Nella pellicola di Ferrario Torino è sempre presente come personaggio aggiunto, scandisce i tempi e i motivi, le emozioni e i cambiamenti: dai dialoghi silenziosi di Martino e di suo nonno, sul lungo Po freddo e bianco di foschia, al mondo fantastico in cui Martino vive come custode notturno (dopo mezzanotte) del Museo del Cinema. Come in un basso rilievo dove lo sfondo, invece che stiacciato, circonda e contorna i soggetti, Torino prende vita ed anima, coinvolge e intreccia le vicissitudini degli interpreti. A volte il rimando a Torino è così esplicito e insistente da risultare ridondante e fastidioso, la cornice diviene così tanto protagonista da oscurare la trama. Queste sono forse sensazioni personali dettate dalla condizione di vivere a Torino, resta però da considerare che la città è descritta in modo tale da renderle giustizia. Da menzionare sono i vecchi filmati di “Torino ai primi del ‘900” che Martino rielabora in chiave contemporanea riprendendo ciò che vede con la sua cinepresa a manovella da collezione: le “reginette di Porta Palazzo” di gusto liberty divengono volti e sorrisi delle odierne reginette africane.
Amanda (Francesca Inaudi) lavora in un fast food dove ogni sera si reca Martino (Giorgio Pasotti, figura maldestra che cita le movenze di Buster Keaton e di Chaplin) per il solito panino dal nome inglese. Amanda è la ragazza “ufficiale” (“quindi non necessariamente l’unica”, specifica Silvio Orlando) dell’Angelo (Fabio Troiano), piccolo capo di un gruppetto malavitoso ma simpatico del quartiere “Falchera”. L’atmosfera che si respira è quella di Torino a dicembre, con le luci d’artista presenti in molte scene (illuminazioni ed installazioni di creazione artistica del periodo invernale). I numeri sequenziali di Fibonacci, installazione artistica di Mario Merz sulla Mole Antonelliana, consentono a Martino di pensare che la vita, in fondo, abbia qualche senso logico. La Mole Antonelliana con la magia del Museo del Cinema al suo interno è la casa e il lavoro di Martino. Un’isola di incantesimo fatta di sogni e irrealtà incastonata nel cuore di una Torino reale e riflessiva, 
ma quanto mai diversa dalla visione industriale di città arida di sentimenti. Amanda, dopo la lite all’olio bollente col principale del fast food, fugge dalla polizia e si rifugia nella Mole imbattendosi nel mondo più privato e intimo di Martino: diviene l’unica persona reale ad entrare in contatto coi suoi sentimenti più profondi.
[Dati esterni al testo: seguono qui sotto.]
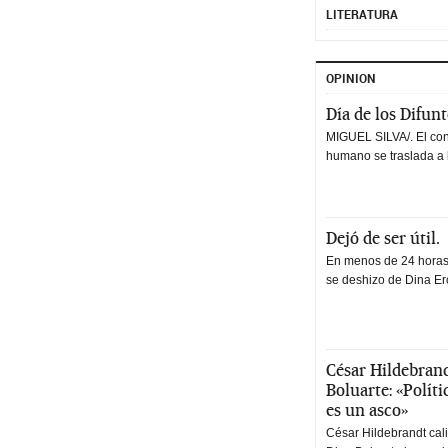
LITERATURA
OPINION
Día de los Difun
MIGUEL SILVA/. El co
humano se traslada a 
Dejó de ser útil.
En menos de 24 horas,
se deshizo de Dina Erc
César Hildebrand
Boluarte: «Polít
es un asco»
César Hildebrandt cal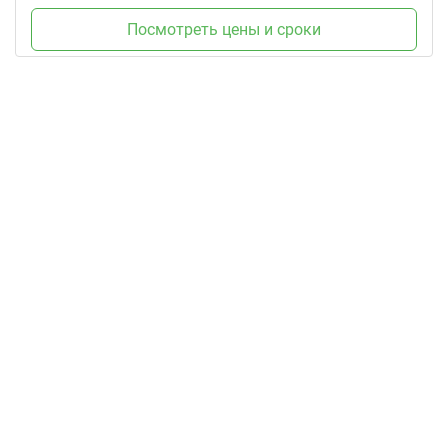
Посмотреть цены и сроки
La danza delle influenze e della scoperta reciproca ha inizio. D’ora in poi Amanda è divisa fra Martino e il suo mondo fantastico e l’Angelo, il ladro di macchine. Un’incertezza d’amore che è anche insicurezza di vita, altra tematica cara al cinema di un tempo, come il citato “Jules et Jim” di Truffaut sull’inconsistenza della coppia. Sarà solamente il destino a scegliere o a porre la scelta definitiva per Amanda.
La conclusione del film si riallaccia all’inizio, così da dare il senso compiuto di una storia, di un’emozione, di uno scorcio di vita sognata e reale. Mentre Martino abbandona la Mole per una scelta, portandosi dietro con sé lo scrigno cinematografico dove realtà e finzione perdono le sembianze e si confondono creando magia.